Matters of Taste

a_small_cup_of_coffee

Right around the time I was writing last week’s post I felt a suspicious itch in my nose that meant I was maybe getting sick. Then I got sick. I was pleased at how accurate my nasal observations had been, but overall I would have been fine with being wrong.

We can skip over the next few days. They were mostly very tedious and tiring. Afterwards, though, there were a couple of days where my sense of smell was recovered and I could think properly, but my sinuses were still packed with residual mucus, so 80% of what I smelled at each moment was the rancid remnants of the cold. Things which were once delicious stopped tasting good: Coffee became flavorless and bitter, and when I ate grilled vegetables I could only taste the grill. This was interesting, because other than that I felt fine. If I hadn’t recently been sick and didn’t understand this to be an effect of that cause, I would just think this was what these things tasted like. If my head just always smelled of disease, everything except for the simplest sweetest foods would seem unappealing.

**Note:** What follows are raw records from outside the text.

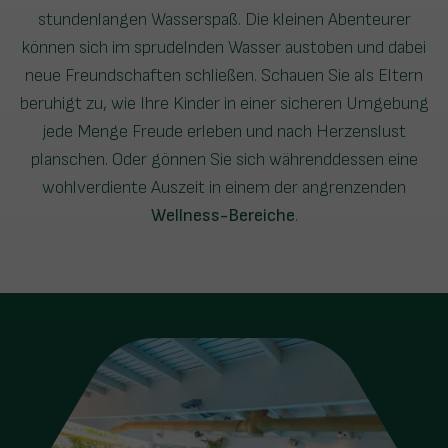
stundenlangen Wasserspaß. Die kleinen Abenteurer
können sich im sprudelnden Wasser austoben und dabei
neue Freundschaften schließen. Schauen Sie als Eltern
beruhigt zu, wie Ihre Kinder in einer sicheren Umgebung
jede Menge Freude erleben und nach Herzenslust
planschen. Oder gönnen Sie sich währenddessen eine
wohlverdiente Auszeit in einem der angrenzenden
Wellness-Bereiche
.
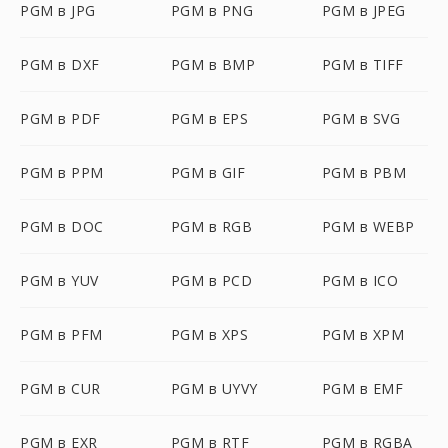
PGM в JPG
PGM в PNG
PGM в JPEG
PGM в DXF
PGM в BMP
PGM в TIFF
PGM в PDF
PGM в EPS
PGM в SVG
PGM в PPM
PGM в GIF
PGM в PBM
PGM в DOC
PGM в RGB
PGM в WEBP
PGM в YUV
PGM в PCD
PGM в ICO
PGM в PFM
PGM в XPS
PGM в XPM
PGM в CUR
PGM в UYVY
PGM в EMF
PGM в EXR
PGM в RTF
PGM в RGBA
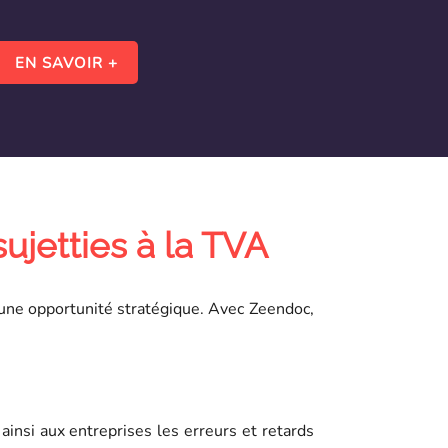
EN SAVOIR +
ujetties à la TVA
une opportunité stratégique. Avec Zeendoc,
ainsi aux entreprises les erreurs et retards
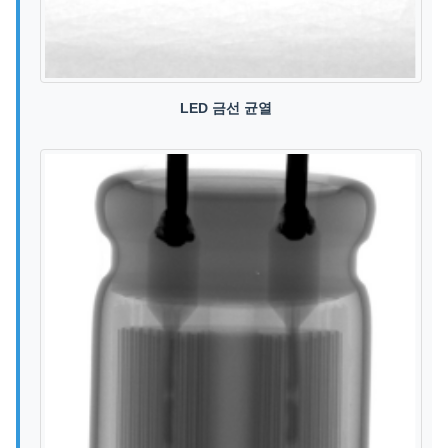
LED 금선 균열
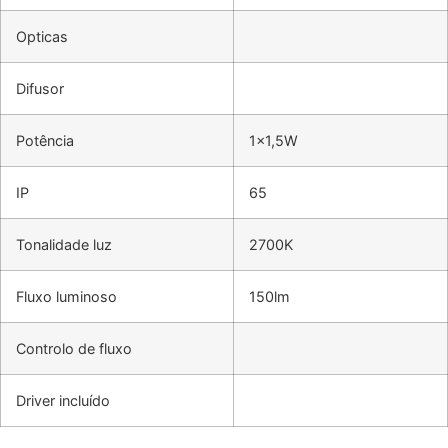
Opticas
Difusor
Potência
1×1,5W
IP
65
Tonalidade luz
2700K
Fluxo luminoso
150lm
Controlo de fluxo
Driver incluído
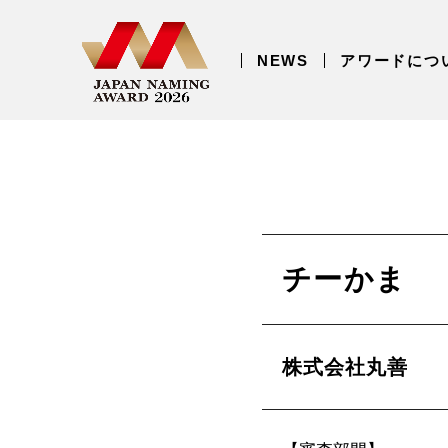
NEWS
アワードにつ
チーかま
株式会社丸善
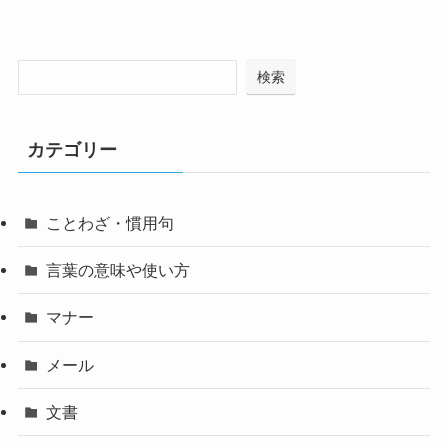
検索
カテゴリー
ことわざ・慣用句
言葉の意味や使い方
マナー
メール
文書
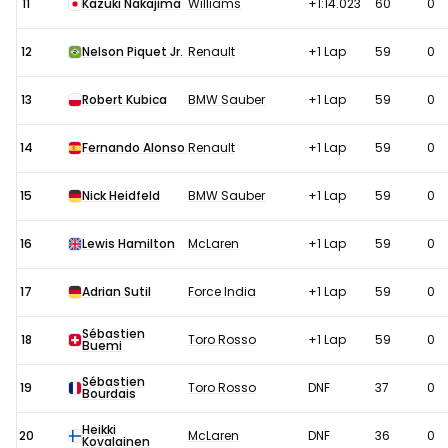
11
Kazuki Nakajima
Williams
+1:14.023
60
0
12
Nelson Piquet Jr.
Renault
+1 Lap
59
0
13
Robert Kubica
BMW Sauber
+1 Lap
59
0
14
Fernando Alonso
Renault
+1 Lap
59
0
15
Nick Heidfeld
BMW Sauber
+1 Lap
59
0
16
Lewis Hamilton
McLaren
+1 Lap
59
0
17
Adrian Sutil
Force India
+1 Lap
59
0
Sébastien
18
Toro Rosso
+1 Lap
59
0
Buemi
Sébastien
19
Toro Rosso
DNF
37
0
Bourdais
Heikki
20
McLaren
DNF
36
0
Kovalainen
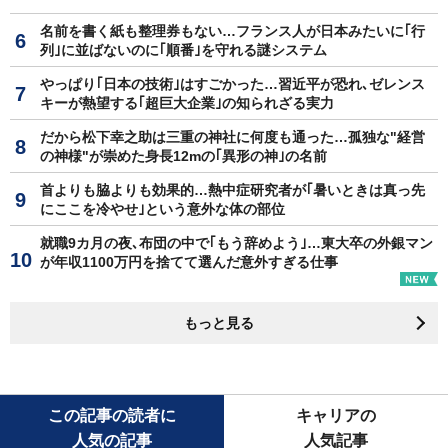
名前を書く紙も整理券もない…フランス人が日本みたいに｢行
列｣に並ばないのに｢順番｣を守れる謎システム
やっぱり｢日本の技術｣はすごかった…習近平が恐れ､ゼレンス
キーが熱望する｢超巨大企業｣の知られざる実力
だから松下幸之助は三重の神社に何度も通った…孤独な"経営
の神様"が崇めた身長12mの｢異形の神｣の名前
首よりも脇よりも効果的…熱中症研究者が｢暑いときは真っ先
にここを冷やせ｣という意外な体の部位
就職9カ月の夜､布団の中で｢もう辞めよう｣…東大卒の外銀マン
が年収1100万円を捨てて選んだ意外すぎる仕事
もっと見る
この記事の読者に
キャリアの
人気の記事
人気記事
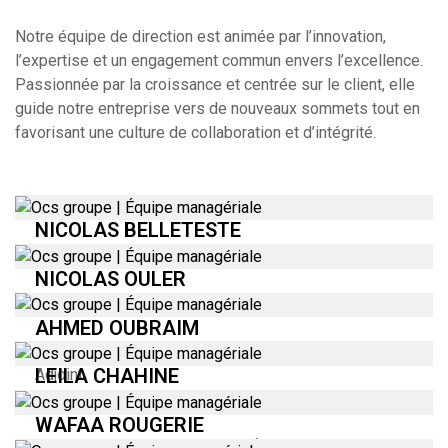
Notre équipe de direction est animée par l’innovation,
l’expertise et un engagement commun envers l’excellence.
Passionnée par la croissance et centrée sur le client, elle
guide notre entreprise vers de nouveaux sommets tout en
favorisant une culture de collaboration et d’intégrité.
NICOLAS BELLETESTE
Administrateur Directeur Général
NICOLAS OULER
Directeur Général Adjoint - Groupe
AHMED OUBRAIM
Conseiller de la direction générale - Directeur Général
LEILA CHAHINE
Adjoint
DGA SENEGAL
WAFAA ROUGERIE
Directrice générale Associée - À Deux Pas - Maroc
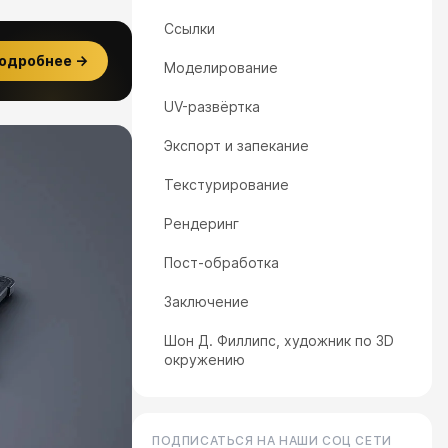
Ссылки
одробнее →
Моделирование
UV-развёртка
Экспорт и запекание
Текстурирование
Рендеринг
Пост-обработка
Заключение
Шон Д. Филлипс, художник по 3D
окружению
ПОДПИСАТЬСЯ НА НАШИ СОЦ СЕТИ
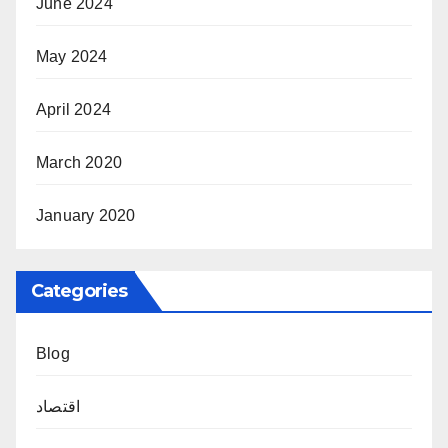
June 2024
May 2024
April 2024
March 2020
January 2020
Categories
Blog
اقتصاد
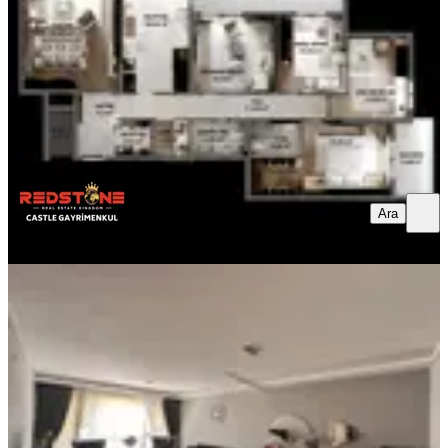
11.649.000 ₺
REDSTONE CASTLE
REDSTONE CASTLE
Ara
Ara
REDSTONE
CASTLE
REDSTONE CASTLE
MANZARALI
Eryaman Majör Sitesinde Satılık 4+1
Daire
Yenimahalle, Susuz Mahallesi
4+1
·
180 m²
·
2. Kat
·
31.07.2026
13.550.000 ₺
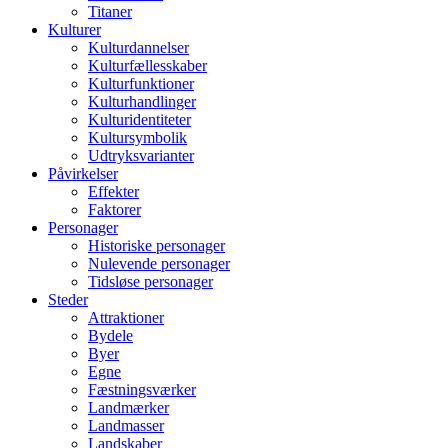
Titaner
Kulturer
Kulturdannelser
Kulturfællesskaber
Kulturfunktioner
Kulturhandlinger
Kulturidentiteter
Kultursymbolik
Udtryksvarianter
Påvirkelser
Effekter
Faktorer
Personager
Historiske personager
Nulevende personager
Tidsløse personager
Steder
Attraktioner
Bydele
Byer
Egne
Fæstningsværker
Landmærker
Landmasser
Landskaber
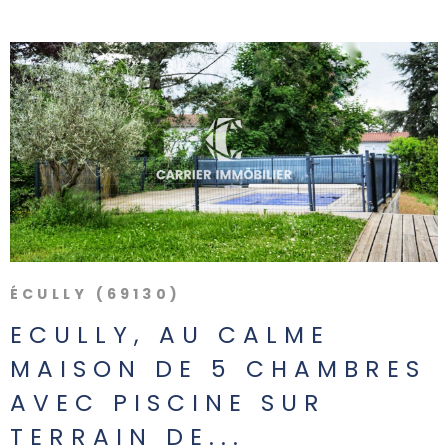
ALERTE 
PARRAI
VOIR LE BIEN
NOUS
REJOIN
CONTAC
ÉCULLY (69130)
ECULLY, AU CALME
MAISON DE 5 CHAMBRES
AVEC PISCINE SUR
TERRAIN DE...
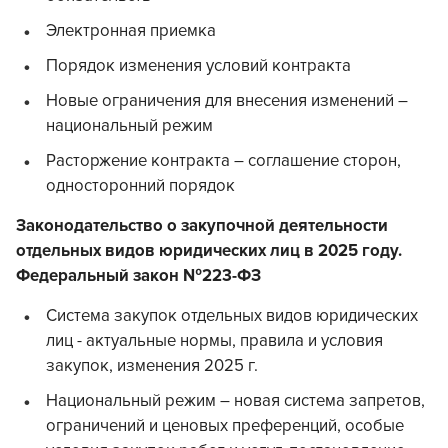
Электронная приемка
Порядок изменения условий контракта
Новые ограничения для внесения изменений –
национальный режим
Расторжение контракта – соглашение сторон,
односторонний порядок
Законодательство о закупочной деятельности
отдельных видов юридических лиц в 2025 году.
Федеральный закон №223-ФЗ
Система закупок отдельных видов юридических
лиц - актуальные нормы, правила и условия
закупок, изменения 2025 г.
Национальный режим – новая система запретов,
ограничений и ценовых преференций, особые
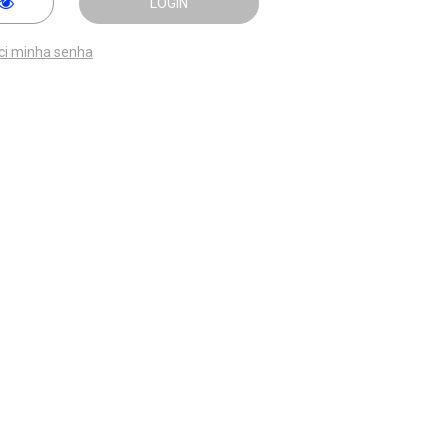
LOGIN
ci minha senha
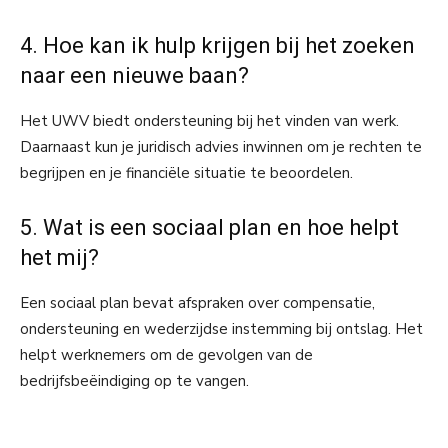
4. Hoe kan ik hulp krijgen bij het zoeken
naar een nieuwe baan?
Het UWV biedt ondersteuning bij het vinden van werk.
Daarnaast kun je juridisch advies inwinnen om je rechten te
begrijpen en je financiële situatie te beoordelen.
5. Wat is een sociaal plan en hoe helpt
het mij?
Een sociaal plan bevat afspraken over compensatie,
ondersteuning en wederzijdse instemming bij ontslag. Het
helpt werknemers om de gevolgen van de
bedrijfsbeëindiging op te vangen.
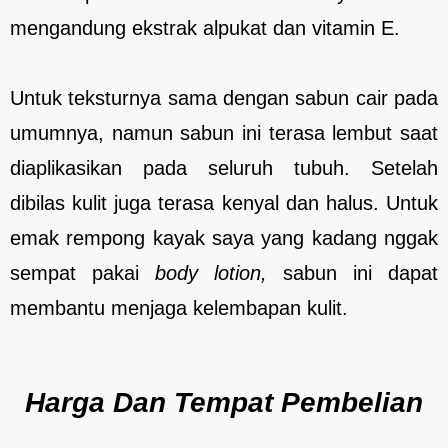
mengandung ekstrak alpukat dan vitamin E.
Untuk teksturnya sama dengan sabun cair pada
umumnya, namun sabun ini terasa lembut saat
diaplikasikan pada seluruh tubuh. Setelah
dibilas kulit juga terasa kenyal dan halus. Untuk
emak rempong kayak saya yang kadang nggak
sempat pakai
body lotion,
sabun ini dapat
membantu menjaga kelembapan kulit.
Harga Dan Tempat Pembelian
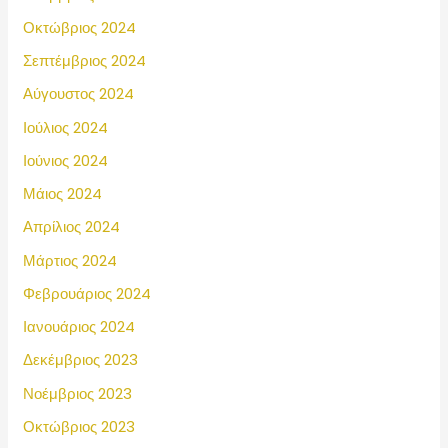
Οκτώβριος 2024
Σεπτέμβριος 2024
Αύγουστος 2024
Ιούλιος 2024
Ιούνιος 2024
Μάιος 2024
Απρίλιος 2024
Μάρτιος 2024
Φεβρουάριος 2024
Ιανουάριος 2024
Δεκέμβριος 2023
Νοέμβριος 2023
Οκτώβριος 2023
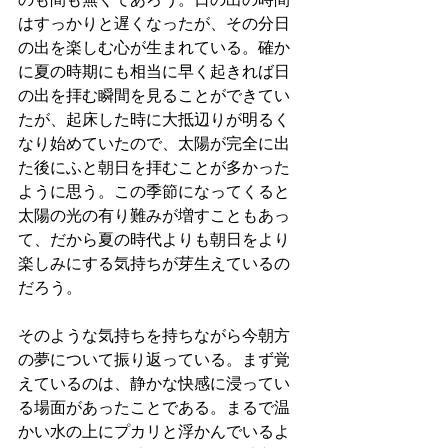
はすっかりと遅くなったが、その分日
の出を楽しむ心が生まれている。確か
に夏の時期にも相当に早く起きれば日
の出を拝む瞬間を見ることができてい
たが、起床した時に大抵辺りが明るく
なり始めていたので、太陽が完全に出
た後にふと朝日を拝むことが多かった
ように思う。この季節になってくると
太陽の光の有り難みが増すこともあっ
て、だから夏の時代よりも朝日をより
楽しみにする気持ちが芽生えているの
だろう。
そのような気持ちを持ちながら今朝方
の夢について振り返っている。まず覚
えているのは、静かな快感に浸ってい
る場面があったことである。まるで温
かい水の上にプカリと浮かんでいるよ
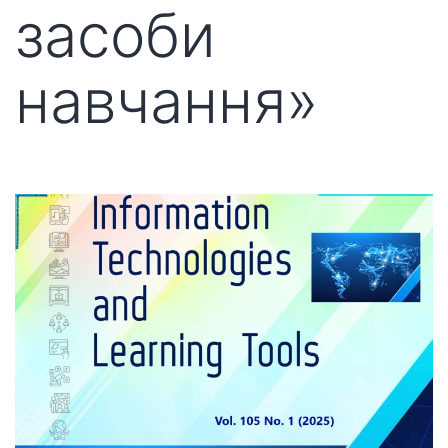
засоби
навчання»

It’s always so strange when the physical world affects the things we think of as being entirely psychological and intrinsic to our identity. We argue about matters of taste, justify why the things we like are good and the things we dislike are bad, without even considering whether we’re discussing the same thing, without accounting for how the tastes we cherish are shaped by our personal topography.

Games, and particularly computer games, externalize this issue. Every player’s experience of the game is mediated through their own gaming setup, so a transcendental experience for one player can be a framey mess for one who has different video card drivers. Then, another layer down, a fun-filled romp for one player may be a humiliating frustration for a player coping with disability. And now, as I reflect on it, another layer down, a game that tells a story of great import and meaning to one player may just be retelling the same boring demeaning claptrap another player has had to wade through for their entire life. If you go down enough layers, these external factors stop being external, start being part of who we fundamentally are, the shape of our skull, the networks of our neurons, the smell of our snot. It becomes impossible to separate the things which color our experience from the experience itself.

When I see so many people who seem to care nothing for art, who seem to care nothing for anything at all, who seem to exist only to take and accumulate and crave, I have to wonder how they are calibrated. Can they see at all what I see, feel at all what I feel? Maybe what makes them so hungry is they never learned to taste the things that they really needed to survive, so they just consume, like I kept drinking coffee that tasted like ashes, in the hopes that later it might help me to wake up.